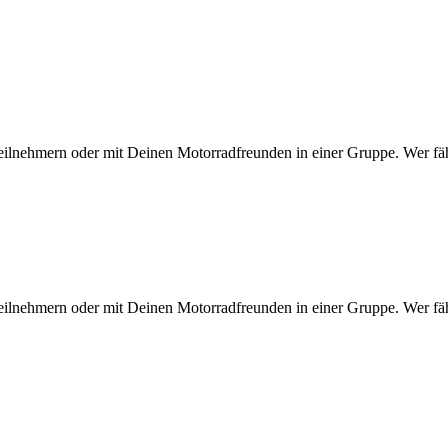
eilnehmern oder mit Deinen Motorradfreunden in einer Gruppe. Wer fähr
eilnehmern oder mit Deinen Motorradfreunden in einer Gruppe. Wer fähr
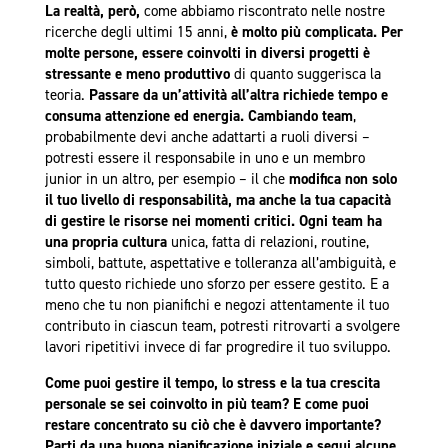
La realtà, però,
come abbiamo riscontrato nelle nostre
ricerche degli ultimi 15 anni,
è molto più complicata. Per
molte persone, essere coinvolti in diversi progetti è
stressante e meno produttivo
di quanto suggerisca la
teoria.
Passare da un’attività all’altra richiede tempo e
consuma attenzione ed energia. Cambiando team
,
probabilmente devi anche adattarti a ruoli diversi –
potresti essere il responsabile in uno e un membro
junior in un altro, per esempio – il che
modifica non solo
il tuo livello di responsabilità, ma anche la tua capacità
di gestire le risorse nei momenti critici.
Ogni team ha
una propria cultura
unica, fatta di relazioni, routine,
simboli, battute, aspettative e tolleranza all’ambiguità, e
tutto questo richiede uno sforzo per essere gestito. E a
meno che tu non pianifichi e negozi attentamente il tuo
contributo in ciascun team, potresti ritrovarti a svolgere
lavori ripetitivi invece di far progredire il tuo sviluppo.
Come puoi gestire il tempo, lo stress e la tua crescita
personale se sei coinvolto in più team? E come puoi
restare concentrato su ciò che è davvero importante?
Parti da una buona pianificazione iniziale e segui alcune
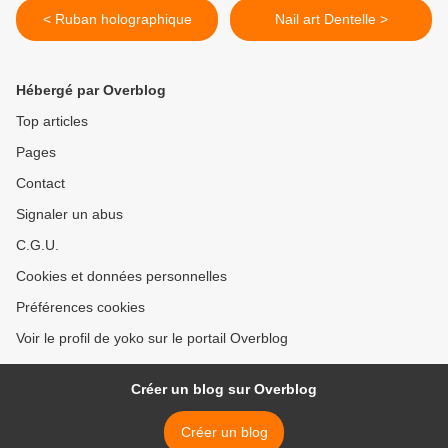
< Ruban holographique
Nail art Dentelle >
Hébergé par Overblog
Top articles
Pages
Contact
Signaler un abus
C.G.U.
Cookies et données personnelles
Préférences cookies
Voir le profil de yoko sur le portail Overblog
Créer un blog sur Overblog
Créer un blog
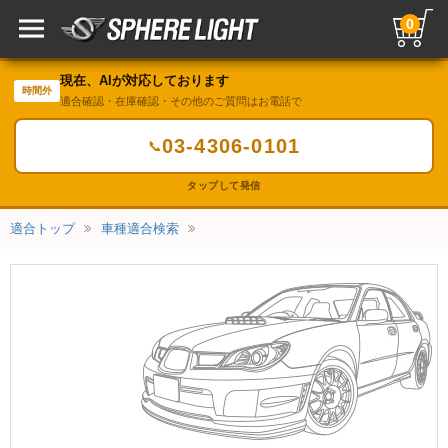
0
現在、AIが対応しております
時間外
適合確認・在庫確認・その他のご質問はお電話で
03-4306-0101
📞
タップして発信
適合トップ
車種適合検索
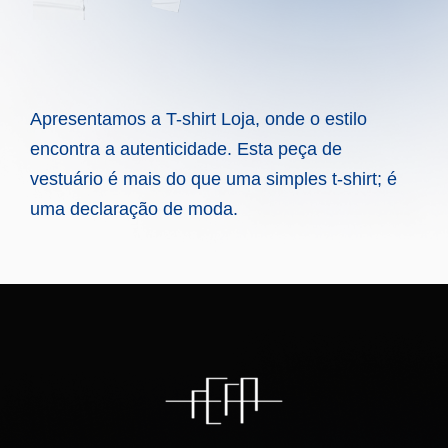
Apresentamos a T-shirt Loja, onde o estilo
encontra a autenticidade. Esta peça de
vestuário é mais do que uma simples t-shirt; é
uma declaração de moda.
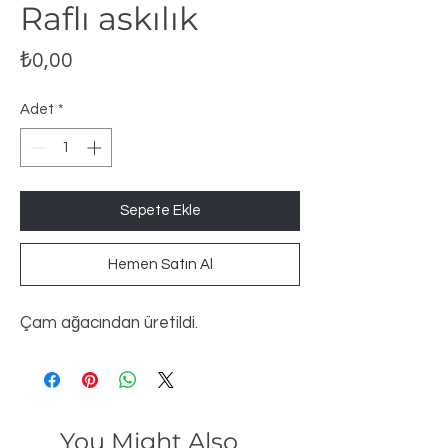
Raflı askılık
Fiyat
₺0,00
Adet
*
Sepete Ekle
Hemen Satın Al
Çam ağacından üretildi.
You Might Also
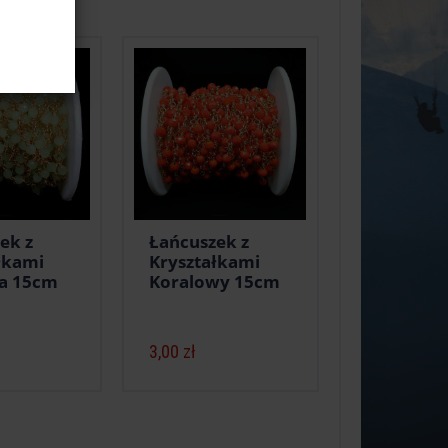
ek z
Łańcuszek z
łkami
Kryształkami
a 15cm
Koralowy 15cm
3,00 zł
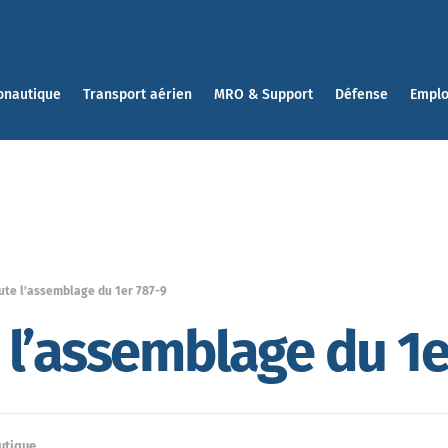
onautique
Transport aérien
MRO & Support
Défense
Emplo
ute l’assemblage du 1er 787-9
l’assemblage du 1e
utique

◆ Exercise description
Considering the records above, count the lines where the string "meno" occurs and return that number alone.

◆ Solved exercise
2